So Cassidy is planning on spending the summer with her boyfriend, until she finds compromising pictures of him with another girl. Now her plans are completely unclear, and she decides to spend it in New Jersey with her father and his new family. She decides to become a counselor at the camp her half brother is attending, and gets more out of it than she ever imagined. Bryan is in a wheelchair after a freak accident, and he’s returning as a camp counselor so things can go back to normal for him. These two different teens then find themselves involved in a summer romance that neither of them was expecting.

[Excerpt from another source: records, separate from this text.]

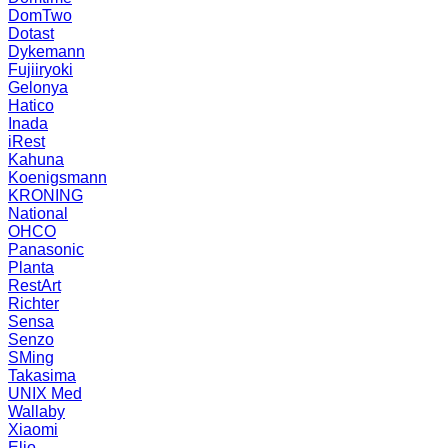
DomTwo
Dotast
Dykemann
Fujiiryoki
Gelonya
Hatico
Inada
iRest
Kahuna
Koenigsmann
KRONING
National
OHCO
Panasonic
Planta
RestArt
Richter
Sensa
Senzo
SMing
Takasima
UNIX Med
Wallaby
Xiaomi
Elio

I liked Cassidy, though she’s not as memorable as Bryan. I did like her relationship with her family. She has a close relationship with both her mom and Grandma. She surprisingly isn’t all that angsty about her father, step-mother, and their young son are all fascinating and really not that bad. I especially loved her half brother, he was filled with so much energy and love. There were so many sweet scenes between the two. Anyway, I feel like Cass was such an intriguing character while she was working at the camp. She was a true leader, and was extremely good at her job. Basically, the characters around her were probably more memorable, but I appreciated Cass’s character growth throughout the novel.

Bryan was an awesome love interest. I also felt like his POV was very well written. I loved being directly inside his head and knowing exactly what he’s feeling. Bryan’s going through a frustrating situation to say the least. He ended up getting paralyzed by a weird turn while doing a Parkour move. An accident like that is tragic, but Bryan naturally blamed himself because it happened due to a choice that he made. You really have to feel for Bryan as he tries as hard as he can to get somewhat back to normal. He’s an independent guy, and doesn’t want to ask people for help. He also distances himself from his closest friends who he used to do dumb things with (like Parkour) because he feels like they treat him differently now. The point is, all the emotions that Bryan experiences are handled so well. The author couldn’t have written Bryan and his situation any better.

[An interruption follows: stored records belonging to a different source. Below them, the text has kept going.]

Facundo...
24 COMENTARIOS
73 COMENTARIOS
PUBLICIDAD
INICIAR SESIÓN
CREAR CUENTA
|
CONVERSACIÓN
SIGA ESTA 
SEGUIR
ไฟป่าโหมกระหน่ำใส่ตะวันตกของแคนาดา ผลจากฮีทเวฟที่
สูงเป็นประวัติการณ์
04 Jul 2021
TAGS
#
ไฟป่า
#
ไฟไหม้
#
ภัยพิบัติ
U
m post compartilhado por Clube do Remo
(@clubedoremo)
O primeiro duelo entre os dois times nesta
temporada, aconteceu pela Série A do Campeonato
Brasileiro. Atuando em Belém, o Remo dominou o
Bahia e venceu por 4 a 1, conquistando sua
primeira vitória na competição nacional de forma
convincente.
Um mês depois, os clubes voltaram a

The relationship between Bryan and Cass is an incredible part of this novel. Honestly, it’s not all that different from your typical YA summer romance, but there are different emotions here as well. Bryan doesn’t feel like he’s good enough for Cass because he can’t walk. He doesn’t want her to feel sorry for him. Cass never treats him any differently, just like he’s a normal person. I love that they strike up a friendship first before they begin a real relationship. There’s definitely a lot of doubt that Bryan experiences along the way. In the end, this is a pretty great romance. It isn’t all that different from the others, besides the reason that I already explained. However, this is still an enjoyable and realistic teen romance.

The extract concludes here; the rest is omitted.